Introduction

Acute coronary syndrome manifests in various forms, including unstable angina and myocardial infarction with or without ST-segment elevation. These manifestations stem from coronary artery disease and increase the risk of sudden death and heart attacks [1]. Revascularization and coronary artery bypass graft (CABG) surgery are standard selective treatments for coronary disease.s. They alleviate symptoms and extend life in patients with simultaneous involvement of multiple coronary arteries [2, 3]. However, open-heart surgeries are associated with life-threatening bleeding, leading to higher mortality rates, morbidity, a greater likelihood of returning to the operating room, and an increased need for blood products [4-7]. Heart surgery stands out as one of the procedures with the highest levels of blood product usage and bleeding during and post-surgery. Approximately, 30 to 70 percent of CABG candidates require blood transfusions, prompting attention to antifibrinolytic drugs due to the numerous risks associated with blood product transfusion, including the transmission of HIV and Hepatitis B and C [8, 9]. Approximately, 10% of individuals who are candidates for CABG surgery experience hemorrhagic complications due to the use of antiplatelet drugs [10]. Cardiopulmonary bypass (CPB) is a crucial component of heart surgeries, and before its utilization, patients require antithrombotic drugs, putting them at high risk for bleeding. CPB can disrupt platelet function, reduce clotting factors, and intensify fibrinolysis. About 25 to 40 percent of significant bleeding post-CABG surgery occurs due to fibrinolysis, and even in off-pump surgery, factors such as sternotomy and pericardiotomy can activate the fibrinolytic pathway [11, 12]. Tranexamic acid is one of the antifibrinolytic drugs commonly used in medical practice. This synthetic analog of the amino acid lysine works by irreversibly blocking the conversion of plasminogen to plasmin, thereby preventing the normal function of plasminogen. Moreover, it reduces platelet function and has gained widespread acceptance in medical settings. Moreover, it reduces platelet function and has gained widespread acceptance in medical settings.
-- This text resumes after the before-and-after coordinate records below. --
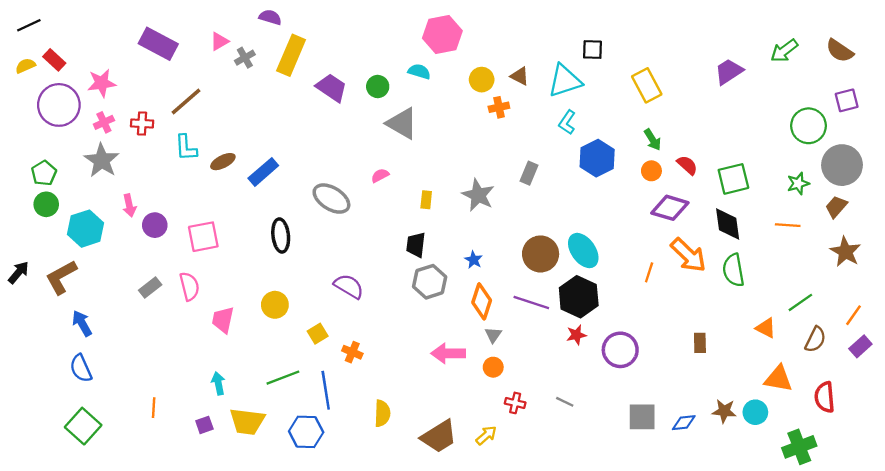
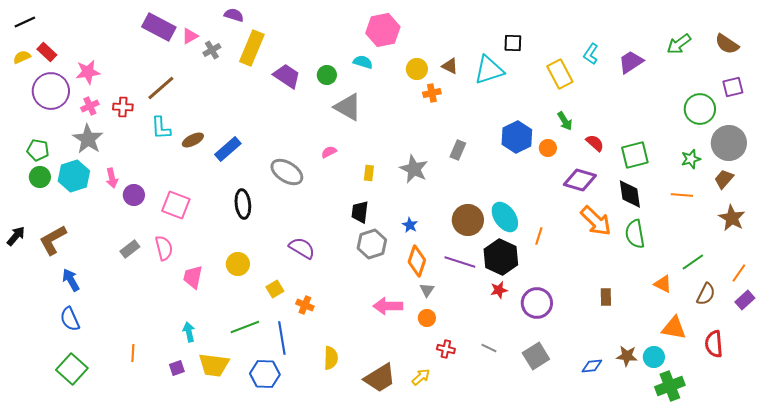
purple rectangle: (158, 44) -> (159, 27), moved
cyan L-shape: (567, 122) -> (591, 54), moved
orange circle: (651, 171) -> (548, 148), moved
green pentagon: (44, 173) -> (38, 150), turned -30
cyan hexagon: (85, 229) -> (74, 176), moved
pink square: (203, 237) -> (176, 205), turned 32
orange line: (649, 272) -> (539, 236), moved
gray square: (642, 417) -> (536, 356), moved, turned -32
green cross: (799, 447) -> (670, 386), moved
The incidence of bleeding among CABG candidate patients due to platelet function inhibition is on the rise, and studies have demonstrated that the use of tranexamic acid in heart surgeries effectively reduces post-operative bleeding. Its efficacy in managing bleeding has led to its incorporation into various medical practices and specialties [13]. Studies have indicated that in cases of glomerular dysfunction, tranexamic acid may accumulate in the body, potentially leading to an increased risk of seizures. It is important to note that patient weight plays a significant role in the drug's pharmacokinetics, and the oral form of the drug has a bioavailability of 46% [14]. While the usage of tranexamic acid has shown some side effects, such as seizures and vascular incidents, it is essential to note that no study has reported a clear impact on increased mortality, morbidity, or heart attacks following the use of tranexamic acid in heart surgeries [15]. With the reduced prescription of aprotinin, tranexamic acid has emerged as the primary treatment to prevent severe bleeding in heart surgeries. Therefore, the aim of the present study is to compare the effects of intravenous, topical, and oral tranexamic acid in reducing bleeding after coronary artery bypass graft (CABG) surgery. This research seeks to shed light on the most effective and safe method of using tranexamic acid to control bleeding in CABG procedures and provide valuable insights for medical practitioners and patients alike.

Materials and Methods

This study was a randomized clinical trial, carried out on patients who were candidates for coronary artery bypass grafting (CABG) surgery and referred to the Emam Hospital in Arak. The patients who met the inclusion and exclusion criteria were enrolled in the study. Inclusion criteria were elective patients who were candidates for CABG surgery, patients classified as ASA 2 and 3, willingness to participate in the study, no history of allergy to tranexamic acid, and no serious underlying diseases such as ESRD, CKD, dialysis patients, chronic pulmonary diseases like COPD, and patients with thyroid disorders. Patients who died for reasons other than bleeding and unwilling to participate were excluded from the study.

Sample size calculation

Based on the formula below, 96 patients who were candidates for CABG were randomly divided into three equal groups using a block randomization method. These groups received local, injectable, and oral tranexamic acid.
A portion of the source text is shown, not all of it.